De l’iode et du césium dans le Pacifique (et ailleurs)

Actuellement, le taux d’iode radioactif dans l’eau de mer est près de 4500 fois supérieur à la normale dans les 300 mètres au large de Fukushima.

Concernant la radioactivité mésurée en France, de légères traces ont été détéctée à plusieurs endroits. La CRIIRAD précise que dans un communiqué du 29 mars 2011 que « la contamination de l’air va se prolonger pendant au minimum 15 jours et que les activités de l’air, et par conséquent de l’eau de pluie, seront probablement supérieures à ce qui est mesuré actuellement« .

Ironie du calendrier, le procès de Tchernobyl débute aujourd’hui en France…

Les retombées radioactives de Fukushima

Alors que le « panache » fait son tour de l’hémisphère nord, il est déjà possible de connaître certaines retombées en terme de radioactivité.

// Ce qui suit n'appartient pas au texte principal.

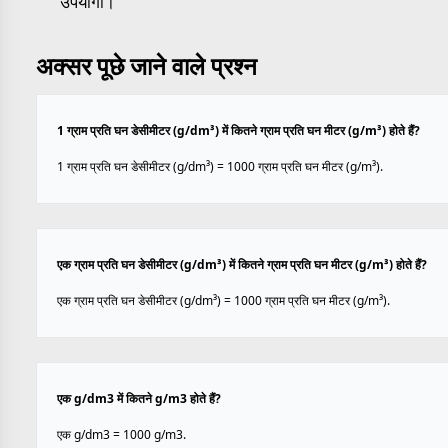
उपयोगी।
अक्सर पूछे जाने वाले प्रश्न
1 ग्राम प्रति घन डेसीमीटर (g/dm³) में कितने ग्राम प्रति घन मीटर (g/m³) होते हैं?
1 ग्राम प्रति घन डेसीमीटर (g/dm³) = 1000 ग्राम प्रति घन मीटर (g/m³).
एक ग्राम प्रति घन डेसीमीटर (g/dm³) में कितने ग्राम प्रति घन मीटर (g/m³) होते हैं?
एक ग्राम प्रति घन डेसीमीटर (g/dm³) = 1000 ग्राम प्रति घन मीटर (g/m³).
एक g/dm3 में कितने g/m3 होते हैं?
एक g/dm3 = 1000 g/m3.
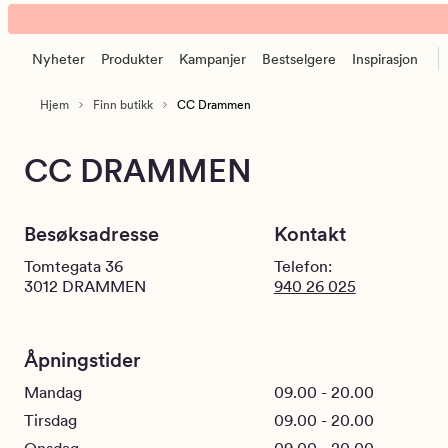
Kid
Animert
CC
banner.
|
Nyheter
Produkter
Kampanjer
Bestselgere
Inspirasjon
Klikk
Drammen
ESCAPE
Hjem
Finn butikk
CC Drammen
for
å
pause.
CC DRAMMEN
Besøksadresse
Kontakt
Tomtegata 36
Telefon:
3012
DRAMMEN
940 26 025
Åpningstider
Mandag
09.00 - 20.00
Tirsdag
09.00 - 20.00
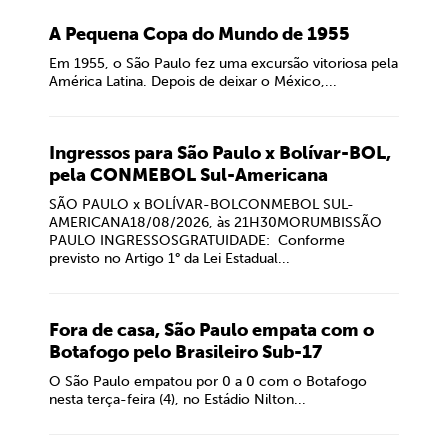
A Pequena Copa do Mundo de 1955
Em 1955, o São Paulo fez uma excursão vitoriosa pela
América Latina. Depois de deixar o México,...
Ingressos para São Paulo x Bolívar-BOL,
pela CONMEBOL Sul-Americana
SÃO PAULO x BOLÍVAR-BOLCONMEBOL SUL-
AMERICANA18/08/2026, às 21H30MORUMBISSÃO
PAULO INGRESSOSGRATUIDADE: Conforme
previsto no Artigo 1° da Lei Estadual...
Fora de casa, São Paulo empata com o
Botafogo pelo Brasileiro Sub-17
O São Paulo empatou por 0 a 0 com o Botafogo
nesta terça-feira (4), no Estádio Nilton...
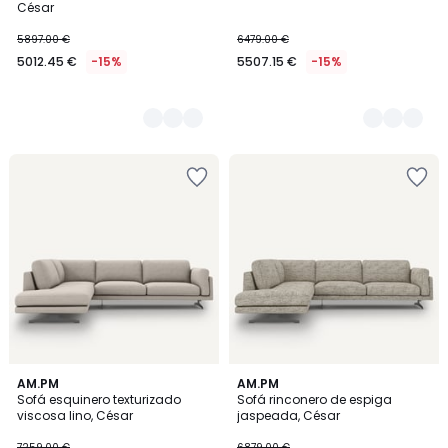
César
5897.00 €
6479.00 €
5012.45 €
-15%
5507.15 €
-15%
AM.PM
AM.PM
Sofá esquinero texturizado
Sofá rinconero de espiga
viscosa lino, César
jaspeada, César
7259.00 €
6879.00 €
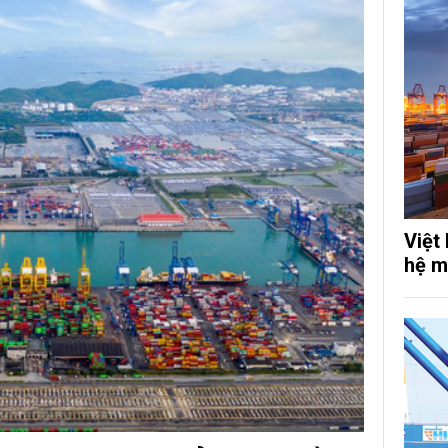
Việt
hệ m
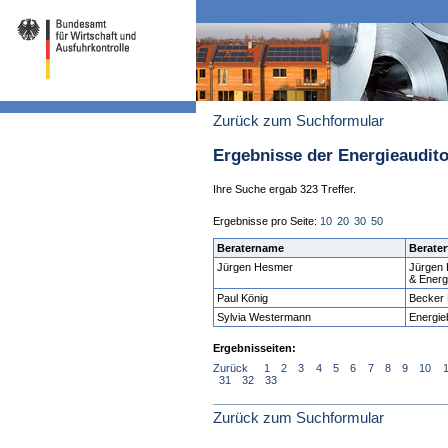
Zurück zum Suchformular
Ergebnisse der Energieaudit
Ihre Suche ergab 323 Treffer.
Ergebnisse pro Seite:
10
20
30
50
Beratername
Berater
Jürgen Hesmer
Jürgen
& Energ
Paul König
Becker 
Sylvia Westermann
Energi
Ergebnisseiten:
Zurück
1
2
3
4
5
6
7
8
9
10
31
32
33
Zurück zum Suchformular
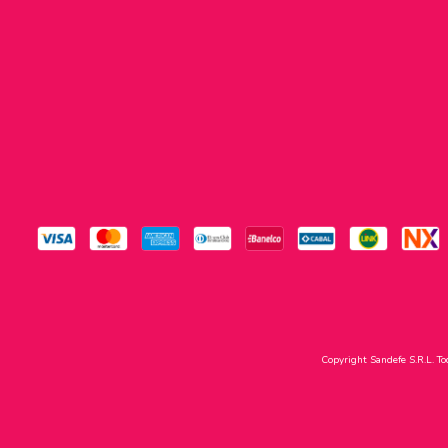
Copyright Sandefe S.R.L. To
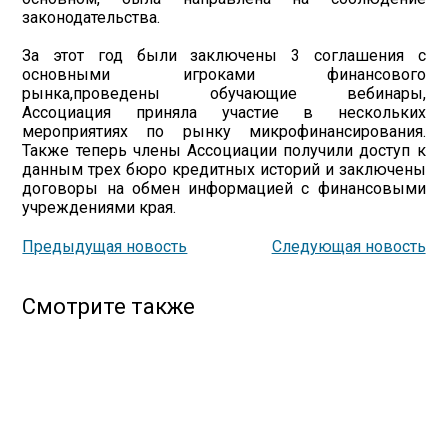
законодательства.
За этот год были заключены 3 соглашения с
основными игроками финансового
рынка,проведены обучающие вебинары,
Ассоциация приняла участие в нескольких
мероприятиях по рынку микрофинансирования.
Также теперь члены Ассоциации получили доступ к
данным трех бюро кредитных историй и заключены
договоры на обмен информацией с финансовыми
учреждениями края.
Предыдущая новость
Следующая новость
Смотрите также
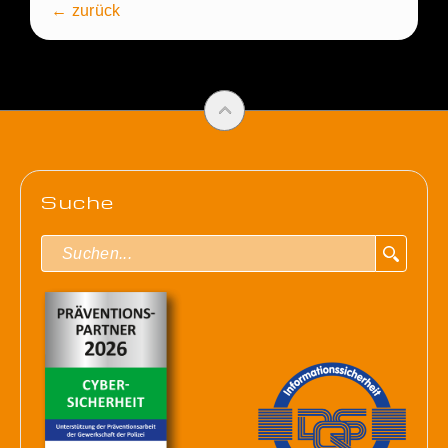
← zurück
Suche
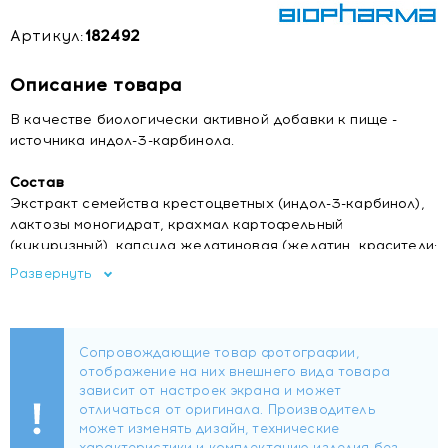
Артикул:
182492
Описание товара
В качестве биологически активной добавки к пище -
источника индол-3-карбинола.
Состав
Экстракт семейства крестоцветных (индол-3-карбинол),
лактозы моногидрат, крахмал картофельный
(кукурузный), капсула желатиновая (желатин, красители:
Е110, Е171), целлюлоза микрокристаллическая (носитель),
Развернуть
магния стеарат (антислеживающий агент).
Форма выпуска
Капсулы по 300 мг.
3 капсулы (рекомендуемая суточная доза) содержат:
индол-3-карбинол - 270 мг.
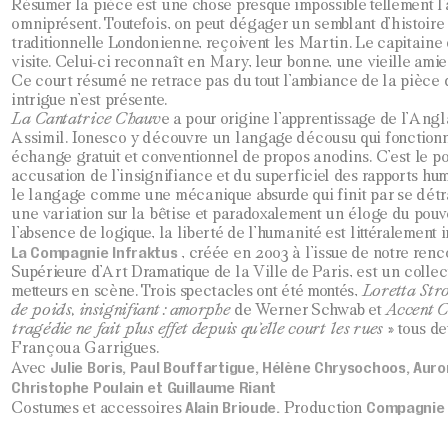
Résumer la pièce est une chose presque impossible tellement l’
omniprésent. Toutefois, on peut dégager un semblant d’histoire 
traditionnelle Londonienne, reçoivent les Martin. Le capitaine
visite. Celui-ci reconnaît en Mary, leur bonne, une vieille amie
Ce court résumé ne retrace pas du tout l’ambiance de la pièce
intrigue n’est présente.
La Cantatrice Chauv
e a pour origine l’apprentissage de l’Ang
Assimil. Ionesco y découvre un langage décousu qui fonctionn
échange gratuit et conventionnel de propos anodins. C’est le p
accusation de l’insignifiance et du superficiel des rapports hu
le langage comme une mécanique absurde qui finit par se détra
une variation sur la bêtise et paradoxalement un éloge du pouv
l’absence de logique, la liberté de l’humanité est littéralement i
La Compagnie Infraktus
, créée en 2003 à l’issue de notre renc
Supérieure d’Art Dramatique de la Ville de Paris, est un collect
metteurs en scène. Trois spectacles ont été montés,
Loretta Str
de poids, insignifiant : amorphe
de Werner Schwab et
Accent C
tragédie ne fait plus effet depuis qu’elle court les rues »
tous de
Françoua Garrigues.
Julie Boris, Paul Bouffartigue, Hélène Chrysochoos, Aur
Avec
Christophe Poulain et Guillaume Riant
Alain Brioude.
Compagnie 
Costumes et accessoires
Production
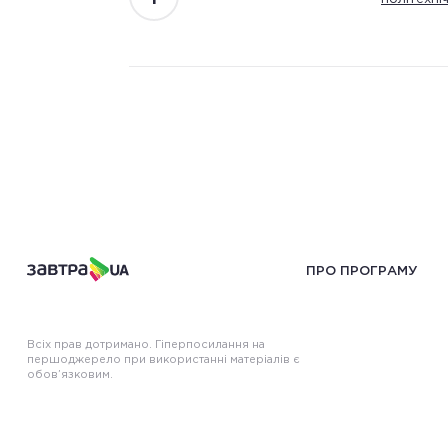
ПРО ПРОГРАМУ
Всіх прав дотримано. Гіперпосилання на
першоджерело при використанні матеріалів є
обов’язковим.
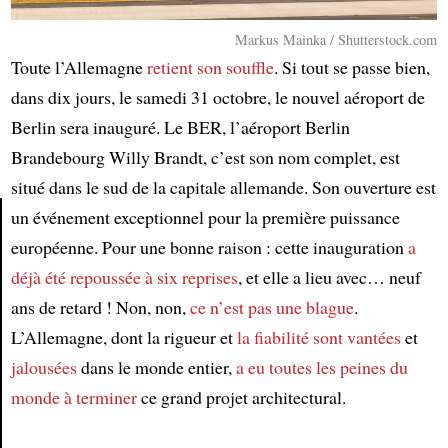
Markus Mainka / Shutterstock.com
Toute l’Allemagne
retient son souffle
. Si tout se passe bien,
dans dix jours, le samedi 31 octobre, le nouvel aéroport de
Berlin sera inauguré. Le BER, l’aéroport Berlin
Brandebourg Willy Brandt, c’est son nom complet, est
situé dans le sud de la capitale allemande. Son ouverture est
un événement exceptionnel pour la première puissance
européenne. Pour une bonne raison : cette inauguration
a
Article
déjà été repoussée à six reprises
, et elle a lieu avec… neuf
ans de retard ! Non, non,
ce n’est pas une blague
.
L’Allemagne, dont la rigueur et
la fiabilité
sont vantées
et
jalousées
dans le monde entier,
a eu toutes les peines du
monde à terminer
ce grand projet architectural.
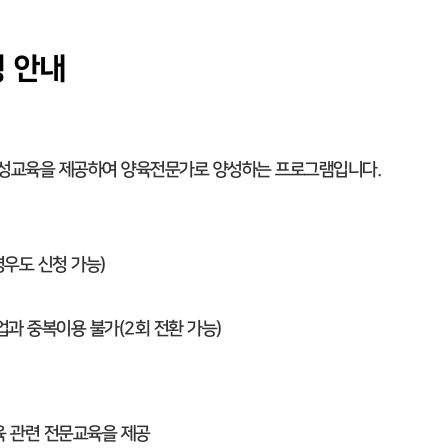
 안내
양성교육을 제공하여 양육전문가로 양성하는 프로그램입니다.
경우도 신청 가능)
과 중복이용 불가(2회 전환 가능)
육 관련 전문교육을 제공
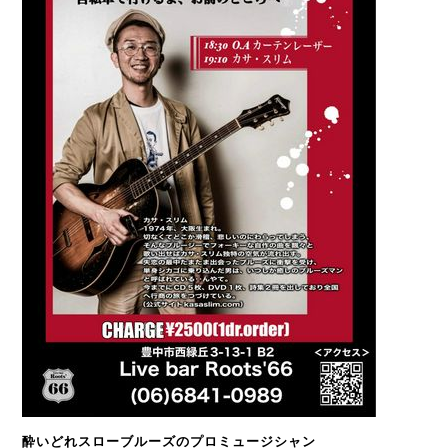
酔いどれスローブルーズのプロミュージシャン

Au Japon, le premier ministre a ordonné ce mercredi 23 mars l’interdiction de la consommation de lait cru et de légumes provenant de la région proche de la centrale de Fukushima car ils contiennent des niveaux de radioactivité jusqu’à 8 fois supérieurs aux normes. Sur certains, le niveau de Césium est 160 fois plus élevé que le seuil de sûreté.
Les côtes japonaises sont également au centre des inquiétudes : « Au large de Fukushima, des prélèvements d’eau de mer ont été réalisés à 100 mètres de la berge, les résultats montrent des niveaux en iode 131 de l’ordre de 100 fois supérieurs à la norme japonaise», précise l’Autorité de Sureté Nucléaire (ASN).
A Tokyo, des traces de radioactivité sont décelées dans l’eau du robinet.
Le Japon est de plus en plus menacé de pénurie alimentaire.
A souligner également l’irradiation subie par les ouvriers de Fukushima. Aux dernières nouvelles, ils ont d’ailleurs été obligés d’interrompre leurs travaux en raison du taux de radioactivité trop élevé.

En France, le nuage semble avoir touché le pays de façon limitée. La Commission de recherche et d’information indépendantes sur la radioactivité (CRIIRAD) à d’ailleurs confirmé le caractère négligeable du « panache », tout en promettant de réaliser des analyses détaillées de son côté.

Il est d’ores et déjà possible de surveiller la radioactivité dans l’air sur le site de l’IRSN qui actualise les données toutes les 4 heures. L’IRSN communiquera également dans les prochains jours d’autres mesures effectuées sur les filtres aérosols et les eaux de pluie.

La radioactivité a atteint Tokyo

De l’iode et du césium ont été détectés dans l’atmosphère à proximité de la capitale japonaise. Il s’agirait d’une radioactivité 40 fois plus importante que la normale. Les autorités ont établi une zone d’exclusion aérienne de 30 km autour de la centrale. Cependant, les populations seront exposées à ces radiations, tout comme les ouvriers de la centrale qui se mettent en danger et sacrifient leur santé pour contenir le danger.